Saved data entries
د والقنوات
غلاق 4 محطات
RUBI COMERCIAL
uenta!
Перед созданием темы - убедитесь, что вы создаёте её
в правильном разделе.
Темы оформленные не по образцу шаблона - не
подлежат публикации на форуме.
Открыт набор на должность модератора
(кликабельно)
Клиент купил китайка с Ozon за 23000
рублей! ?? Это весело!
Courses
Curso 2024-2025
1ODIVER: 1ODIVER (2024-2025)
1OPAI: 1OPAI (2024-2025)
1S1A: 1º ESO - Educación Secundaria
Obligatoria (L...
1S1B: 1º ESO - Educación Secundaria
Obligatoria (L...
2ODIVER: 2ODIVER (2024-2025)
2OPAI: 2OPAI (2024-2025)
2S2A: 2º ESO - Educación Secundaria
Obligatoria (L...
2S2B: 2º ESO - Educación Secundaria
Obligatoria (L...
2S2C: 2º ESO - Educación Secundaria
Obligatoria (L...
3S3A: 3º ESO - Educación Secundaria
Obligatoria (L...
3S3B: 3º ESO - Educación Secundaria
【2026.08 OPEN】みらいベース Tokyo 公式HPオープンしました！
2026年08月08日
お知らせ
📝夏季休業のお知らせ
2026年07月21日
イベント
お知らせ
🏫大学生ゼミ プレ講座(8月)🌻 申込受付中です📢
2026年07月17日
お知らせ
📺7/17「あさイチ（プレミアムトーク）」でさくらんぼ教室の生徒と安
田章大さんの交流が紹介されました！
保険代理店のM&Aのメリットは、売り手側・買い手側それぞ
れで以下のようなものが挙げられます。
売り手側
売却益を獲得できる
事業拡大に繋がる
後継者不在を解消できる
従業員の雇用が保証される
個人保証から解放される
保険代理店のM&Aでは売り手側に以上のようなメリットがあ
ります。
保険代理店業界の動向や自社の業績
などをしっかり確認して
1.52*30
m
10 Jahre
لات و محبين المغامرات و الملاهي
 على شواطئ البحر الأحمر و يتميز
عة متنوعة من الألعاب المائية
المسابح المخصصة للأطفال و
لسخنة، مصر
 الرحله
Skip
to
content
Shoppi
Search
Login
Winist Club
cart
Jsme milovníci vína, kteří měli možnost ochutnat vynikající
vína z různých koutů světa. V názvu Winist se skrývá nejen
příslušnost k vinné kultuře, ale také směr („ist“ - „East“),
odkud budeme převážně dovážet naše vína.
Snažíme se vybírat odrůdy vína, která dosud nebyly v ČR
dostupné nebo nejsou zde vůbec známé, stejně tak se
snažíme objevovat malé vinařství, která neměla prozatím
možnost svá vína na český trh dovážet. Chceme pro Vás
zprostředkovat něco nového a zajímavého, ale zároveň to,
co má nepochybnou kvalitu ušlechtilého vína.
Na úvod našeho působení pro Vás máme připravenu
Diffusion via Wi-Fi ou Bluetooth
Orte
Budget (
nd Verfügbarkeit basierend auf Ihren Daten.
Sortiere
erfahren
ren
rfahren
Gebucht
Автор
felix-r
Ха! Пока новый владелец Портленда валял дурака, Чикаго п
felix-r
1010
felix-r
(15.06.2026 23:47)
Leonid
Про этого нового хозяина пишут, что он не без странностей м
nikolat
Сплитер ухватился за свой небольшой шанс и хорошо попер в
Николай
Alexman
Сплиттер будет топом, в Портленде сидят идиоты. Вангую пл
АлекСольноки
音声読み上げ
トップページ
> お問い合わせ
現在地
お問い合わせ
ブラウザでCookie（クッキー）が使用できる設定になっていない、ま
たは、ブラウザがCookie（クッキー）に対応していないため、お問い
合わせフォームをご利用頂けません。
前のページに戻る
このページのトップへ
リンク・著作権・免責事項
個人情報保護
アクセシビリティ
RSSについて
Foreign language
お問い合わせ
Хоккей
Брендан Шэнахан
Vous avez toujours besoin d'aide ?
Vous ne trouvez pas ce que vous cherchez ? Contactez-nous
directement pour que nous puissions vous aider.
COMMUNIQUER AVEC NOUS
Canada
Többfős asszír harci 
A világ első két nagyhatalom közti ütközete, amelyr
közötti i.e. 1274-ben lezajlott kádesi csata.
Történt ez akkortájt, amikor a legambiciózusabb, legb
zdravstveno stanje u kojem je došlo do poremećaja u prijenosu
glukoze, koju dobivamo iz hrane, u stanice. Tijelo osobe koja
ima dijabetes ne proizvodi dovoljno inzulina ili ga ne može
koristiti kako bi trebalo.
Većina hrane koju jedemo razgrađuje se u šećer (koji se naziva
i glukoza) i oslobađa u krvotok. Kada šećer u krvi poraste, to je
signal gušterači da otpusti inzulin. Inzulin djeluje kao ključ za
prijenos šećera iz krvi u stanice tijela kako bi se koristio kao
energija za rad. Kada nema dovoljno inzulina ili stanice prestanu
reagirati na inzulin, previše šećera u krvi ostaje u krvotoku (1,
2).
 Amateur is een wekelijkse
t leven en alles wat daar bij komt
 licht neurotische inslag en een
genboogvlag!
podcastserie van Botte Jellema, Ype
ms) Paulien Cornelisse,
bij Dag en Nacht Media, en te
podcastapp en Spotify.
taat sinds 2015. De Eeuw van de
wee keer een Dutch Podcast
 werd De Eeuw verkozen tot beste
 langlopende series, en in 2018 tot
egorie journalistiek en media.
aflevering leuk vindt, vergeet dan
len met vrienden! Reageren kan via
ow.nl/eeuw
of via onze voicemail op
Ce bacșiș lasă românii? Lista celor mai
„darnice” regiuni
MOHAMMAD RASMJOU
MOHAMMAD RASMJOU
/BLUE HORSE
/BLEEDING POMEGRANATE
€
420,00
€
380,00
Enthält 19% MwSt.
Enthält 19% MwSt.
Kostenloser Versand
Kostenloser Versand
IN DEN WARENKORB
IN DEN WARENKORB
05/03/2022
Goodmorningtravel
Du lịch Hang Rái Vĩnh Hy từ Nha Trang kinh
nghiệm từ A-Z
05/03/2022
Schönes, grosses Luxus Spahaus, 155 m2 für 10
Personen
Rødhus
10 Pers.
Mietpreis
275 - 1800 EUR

_TASK INSTRUCTIONS_
The answer should consist of every entry, repeated word for word.

_THE ANSWER_
د والقنوات
غلاق 4 محطات
RUBI COMERCIAL
uenta!
Перед созданием темы - убедитесь, что вы создаёте её
в правильном разделе.
Темы оформленные не по образцу шаблона - не
подлежат публикации на форуме.
Открыт набор на должность модератора
(кликабельно)
Клиент купил китайка с Ozon за 23000
рублей! ?? Это весело!
Courses
Curso 2024-2025
1ODIVER: 1ODIVER (2024-2025)
1OPAI: 1OPAI (2024-2025)
1S1A: 1º ESO - Educación Secundaria
Obligatoria (L...
1S1B: 1º ESO - Educación Secundaria
Obligatoria (L...
2ODIVER: 2ODIVER (2024-2025)
2OPAI: 2OPAI (2024-2025)
2S2A: 2º ESO - Educación Secundaria
Obligatoria (L...
2S2B: 2º ESO - Educación Secundaria
Obligatoria (L...
2S2C: 2º ESO - Educación Secundaria
Obligatoria (L...
3S3A: 3º ESO - Educación Secundaria
Obligatoria (L...
3S3B: 3º ESO - Educación Secundaria
【2026.08 OPEN】みらいベース Tokyo 公式HPオープンしました！
2026年08月08日
お知らせ
📝夏季休業のお知らせ
2026年07月21日
イベント
お知らせ
🏫大学生ゼミ プレ講座(8月)🌻 申込受付中です📢
2026年07月17日
お知らせ
📺7/17「あさイチ（プレミアムトーク）」でさくらんぼ教室の生徒と安
田章大さんの交流が紹介されました！
保険代理店のM&Aのメリットは、売り手側・買い手側それぞ
れで以下のようなものが挙げられます。
売り手側
売却益を獲得できる
事業拡大に繋がる
後継者不在を解消できる
従業員の雇用が保証される
個人保証から解放される
保険代理店のM&Aでは売り手側に以上のようなメリットがあ
ります。
保険代理店業界の動向や自社の業績
などをしっかり確認して
1.52*30
m
10 Jahre
لات و محبين المغامرات و الملاهي
 على شواطئ البحر الأحمر و يتميز
عة متنوعة من الألعاب المائية
المسابح المخصصة للأطفال و
لسخنة، مصر
 الرحله
Skip
to
content
Shoppi
Search
Login
Winist Club
cart
Jsme milovníci vína, kteří měli možnost ochutnat vynikající
vína z různých koutů světa. V názvu Winist se skrývá nejen
příslušnost k vinné kultuře, ale také směr („ist“ - „East“),
odkud budeme převážně dovážet naše vína.
Snažíme se vybírat odrůdy vína, která dosud nebyly v ČR
dostupné nebo nejsou zde vůbec známé, stejně tak se
snažíme objevovat malé vinařství, která neměla prozatím
možnost svá vína na český trh dovážet. Chceme pro Vás
zprostředkovat něco nového a zajímavého, ale zároveň to,
co má nepochybnou kvalitu ušlechtilého vína.
Na úvod našeho působení pro Vás máme připravenu
Diffusion via Wi-Fi ou Bluetooth
Orte
Budget (
nd Verfügbarkeit basierend auf Ihren Daten.
Sortiere
erfahren
ren
rfahren
Gebucht
Автор
felix-r
Ха! Пока новый владелец Портленда валял дурака, Чикаго п
felix-r
1010
felix-r
(15.06.2026 23:47)
Leonid
Про этого нового хозяина пишут, что он не без странностей м
nikolat
Сплитер ухватился за свой небольшой шанс и хорошо попер в
Николай
Alexman
Сплиттер будет топом, в Портленде сидят идиоты. Вангую пл
АлекСольноки
音声読み上げ
トップページ
> お問い合わせ
現在地
お問い合わせ
ブラウザでCookie（クッキー）が使用できる設定になっていない、ま
たは、ブラウザがCookie（クッキー）に対応していないため、お問い
合わせフォームをご利用頂けません。
前のページに戻る
このページのトップへ
リンク・著作権・免責事項
個人情報保護
アクセシビリティ
RSSについて
Foreign language
お問い合わせ
Хоккей
Брендан Шэнахан
Vous avez toujours besoin d'aide ?
Vous ne trouvez pas ce que vous cherchez ? Contactez-nous
directement pour que nous puissions vous aider.
COMMUNIQUER AVEC NOUS
Canada
Többfős asszír harci 
A világ első két nagyhatalom közti ütközete, amelyr
közötti i.e. 1274-ben lezajlott kádesi csata.
Történt ez akkortájt, amikor a legambiciózusabb, legb
zdravstveno stanje u kojem je došlo do poremećaja u prijenosu
glukoze, koju dobivamo iz hrane, u stanice. Tijelo osobe koja
ima dijabetes ne proizvodi dovoljno inzulina ili ga ne može
koristiti kako bi trebalo.
Većina hrane koju jedemo razgrađuje se u šećer (koji se naziva
i glukoza) i oslobađa u krvotok. Kada šećer u krvi poraste, to je
signal gušterači da otpusti inzulin. Inzulin djeluje kao ključ za
prijenos šećera iz krvi u stanice tijela kako bi se koristio kao
energija za rad. Kada nema dovoljno inzulina ili stanice prestanu
reagirati na inzulin, previše šećera u krvi ostaje u krvotoku (1,
2).
 Amateur is een wekelijkse
t leven en alles wat daar bij komt
 licht neurotische inslag en een
genboogvlag!
podcastserie van Botte Jellema, Ype
ms) Paulien Cornelisse,
bij Dag en Nacht Media, en te
podcastapp en Spotify.
taat sinds 2015. De Eeuw van de
wee keer een Dutch Podcast
 werd De Eeuw verkozen tot beste
 langlopende series, en in 2018 tot
egorie journalistiek en media.
aflevering leuk vindt, vergeet dan
len met vrienden! Reageren kan via
ow.nl/eeuw
of via onze voicemail op
Ce bacșiș lasă românii? Lista celor mai
„darnice” regiuni
MOHAMMAD RASMJOU
MOHAMMAD RASMJOU
/BLUE HORSE
/BLEEDING POMEGRANATE
€
420,00
€
380,00
Enthält 19% MwSt.
Enthält 19% MwSt.
Kostenloser Versand
Kostenloser Versand
IN DEN WARENKORB
IN DEN WARENKORB
05/03/2022
Goodmorningtravel
Du lịch Hang Rái Vĩnh Hy từ Nha Trang kinh
nghiệm từ A-Z
05/03/2022
Schönes, grosses Luxus Spahaus, 155 m2 für 10
Personen
Rødhus
10 Pers.
Mietpreis
275 - 1800 EUR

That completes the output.